Why volunteering is good for you

It’s always nice to be recognised for your efforts which is why I was delighted to be selected as one of three Royal Society of Chemistry (RSC) Inspirational Committee Members for 2017. 

Volunteering is something I have always cared about and have done throughout my life, starting as a voluntary swimming teacher whilst at sixth form college through to mentoring in inner city primary schools in Manchester, professional committee working and symposium organising with the RSC. Plain and simply put, volunteering is good for you.

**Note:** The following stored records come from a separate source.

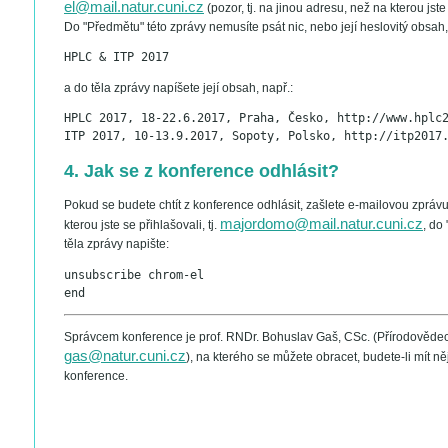
el@mail.natur.cuni.cz
(pozor, tj. na jinou adresu, než na kterou jste 
Do "Předmětu" této zprávy nemusíte psát nic, nebo její heslovitý obsah,
HPLC & ITP 2017
a do těla zprávy napíšete její obsah, např.:
HPLC 2017, 18-22.6.2017, Praha, Česko, http://www.hplc
ITP 2017, 10-13.9.2017, Sopoty, Polsko, http://itp2017
4. Jak se z konference odhlásit?
Pokud se budete chtít z konference odhlásit, zašlete e-mailovou zpráv
majordomo@mail.natur.cuni.cz
kterou jste se přihlašovali, tj.
, do
těla zprávy napište:
unsubscribe chrom-el
end
Správcem konference je prof. RNDr. Bohuslav Gaš, CSc. (Přírodovědec
gas@natur.cuni.cz
), na kterého se můžete obracet, budete-li mít 
konference.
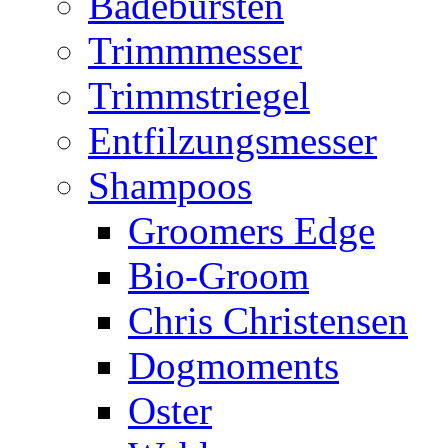
Badebürsten
Trimmmesser
Trimmstriegel
Entfilzungsmesser
Shampoos
Groomers Edge
Bio-Groom
Chris Christensen
Dogmoments
Oster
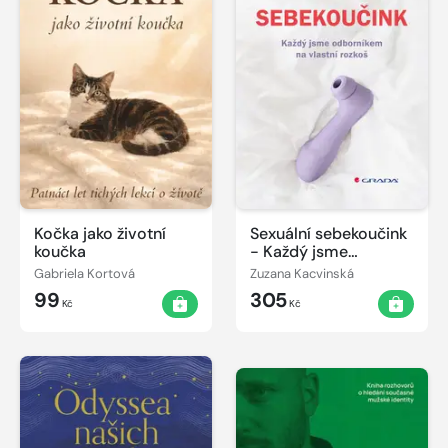
Kočka jako životní
Sexuální sebekoučink
koučka
- Každý jsme
odborníkem na
Gabriela Kortová
Zuzana Kacvinská
vlastní rozkoš
99
305
Kč
Kč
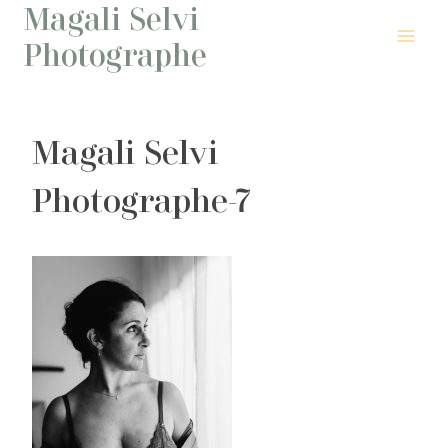
Magali Selvi
Aller
au
Photographe
contenu
Magali Selvi
Photographe-7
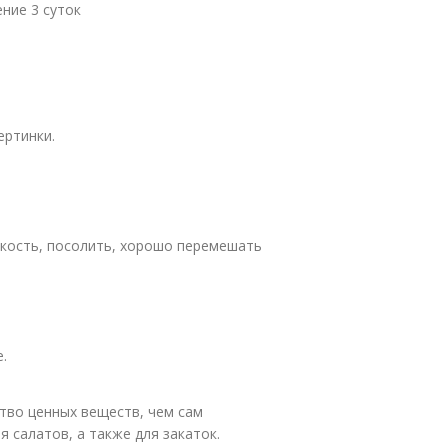
ение 3 суток
ертинки.
кость, посолить, хорошо перемешать
.
тво ценных веществ, чем сам
 салатов, а также для закаток.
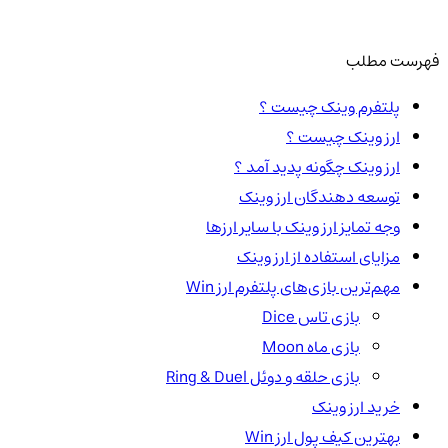
فهرست مطلب
پلتفرم وینک چیست‌ ؟
ارز وینک چیست ؟
ارز وینک چگونه پدید آمد ؟
توسعه دهندگان ارز وینک
وجه تمایز ارز وینک با سایر ارزها
مزایای استفاده از ارز وینک
مهم‌ترین بازی‌های پلتفرم ارز Win
بازی تاس Dice
بازی ماه Moon
بازی حلقه و دوئل Ring & Duel
خرید ارز وینک
بهترین کیف پول ارز Win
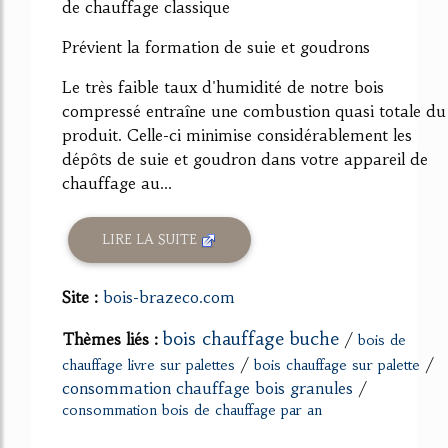
de chauffage classique
Prévient la formation de suie et goudrons
Le très faible taux d'humidité de notre bois
compressé entraîne une combustion quasi totale du
produit. Celle-ci minimise considérablement les
dépôts de suie et goudron dans votre appareil de
chauffage au...
LIRE LA SUITE
Site :
bois-brazeco.com
bois chauffage buche
Thèmes liés :
/
bois de
/
/
chauffage livre sur palettes
bois chauffage sur palette
consommation chauffage bois granules
/
consommation bois de chauffage par an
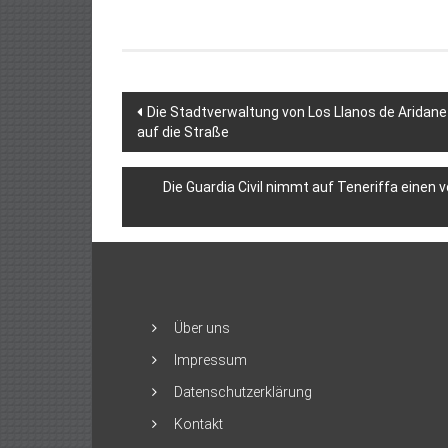
Beitragsnavigation
Die Stadtverwaltung von Los Llanos de Aridane
auf die Straße
Die Guardia Civil nimmt auf Teneriffa einen 
Über uns
Impressum
Datenschutzerklärung
Kontakt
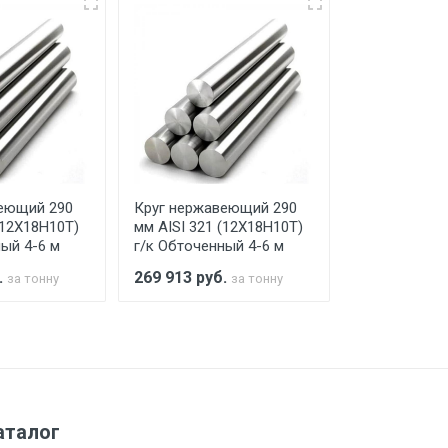
ко в открытую машину. Ручная
го а/м. На разгрузку автомобиля
еющий 290
Круг нержавеющий 290
Круг нержав
(12Х18Н10Т)
мм AISI 321 (12Х18Н10Т)
мм AISI 321 
ый 4-6 м
г/к Обточенный 4-6 м
г/к Обточенн
.
269 913
руб.
269 913
руб
за тонну
за тонну
а МКАД
м за МКАД
аталог
м за МКАД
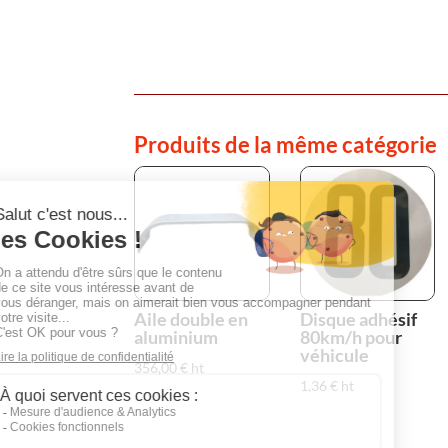
Produits de la même catégorie
Aile double en
Disque adhésif
aluminium
80km/h pour
véhicule
356,00
€
ht
1,36
€
ht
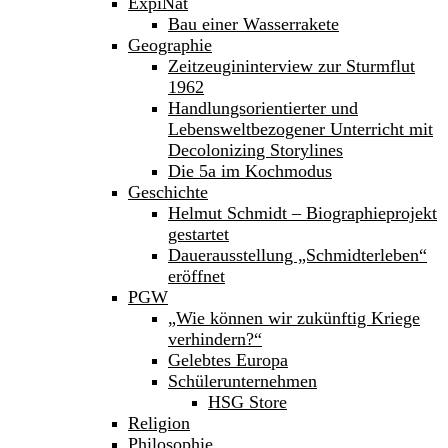
ExpiNat
Bau einer Wasserrakete
Geographie
Zeitzeugininterview zur Sturmflut
1962
Handlungsorientierter und
Lebensweltbezogener Unterricht mit
Decolonizing Storylines
Die 5a im Kochmodus
Geschichte
Helmut Schmidt – Biographieprojekt
gestartet
Dauerausstellung „Schmidterleben“
eröffnet
PGW
„Wie können wir zukünftig Kriege
verhindern?“
Gelebtes Europa
Schülerunternehmen
HSG Store
Religion
Philosophie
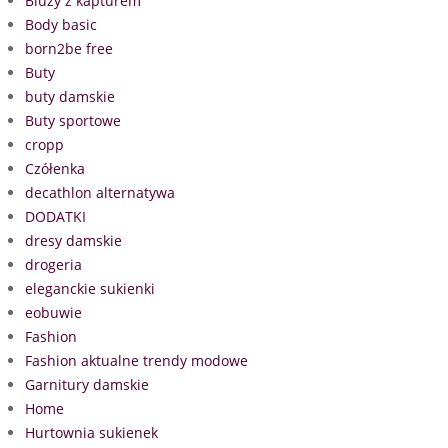
Bluzy z kapturem
Body basic
born2be free
Buty
buty damskie
Buty sportowe
cropp
Czółenka
decathlon alternatywa
DODATKI
dresy damskie
drogeria
eleganckie sukienki
eobuwie
Fashion
Fashion aktualne trendy modowe
Garnitury damskie
Home
Hurtownia sukienek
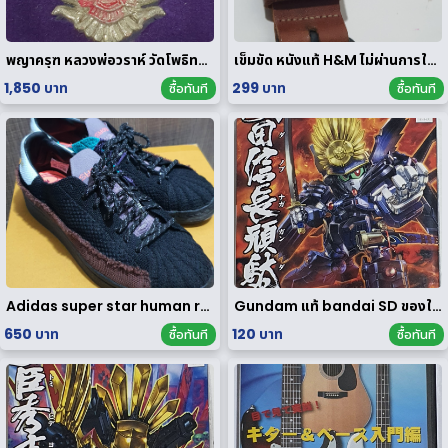
พญาครุฑ หลวงพ่อวราห์ วัดโพธิทอง มหาบารมี2 เนื้อสัมฤทธิ์เงิน
เข็มขัด หนังแท้ H&M ไม่ผ่านการใช้งาน
1,850 บาท
299 บาท
ซื้อทันที
ซื้อทันที
Adidas super star human race limited edition
Gundam แท้ bandai SD ของใหม่
650 บาท
120 บาท
ซื้อทันที
ซื้อทันที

I have gained many personal benefits through the experiences and responsibilities I’ve had while volunteering, which have helped me to develop into the individual I am today. Not only has it provided me with a large and varied support network, I’ve found it a great way to demonstrate competencies that jobs or education hadn't yet given me a chance to undertake. This even led to a job in one case, as the charity I was applying to knew me in my capacity as a volunteer and felt that I was a good fit to join their team to manage others.

Opportunities to travel to other parts of the world have also arisen through volunteering and I have spent time in Romania working for the Nightingales Children’s Project. The experience was character building and, having adjusted to the culture shock, I thoroughly enjoyed working with the young people out there.

“In my opinion, taking the opportunity to focus on talking enthusiastically to young people or their teachers about a subject, topic or industry you love really improves job satisfaction.”

Being a STEM Ambassador reminds me why I love and studied chemistry. It's really important to remember why we went into a job or industry since it’s so easy to get bogged down in our day jobs with reports and deadlines, and forget why we do what we do. In my opinion, taking the opportunity to focus on talking enthusiastically to young people or their teachers about a subject, topic or industry you love really improves job satisfaction.

I would encourage everyone to try volunteering, be it by raising aspirations back at your old school or supporting your employer with improving their profile in the local community, but most of all seeing it as a development opportunity– you won’t be disappointed!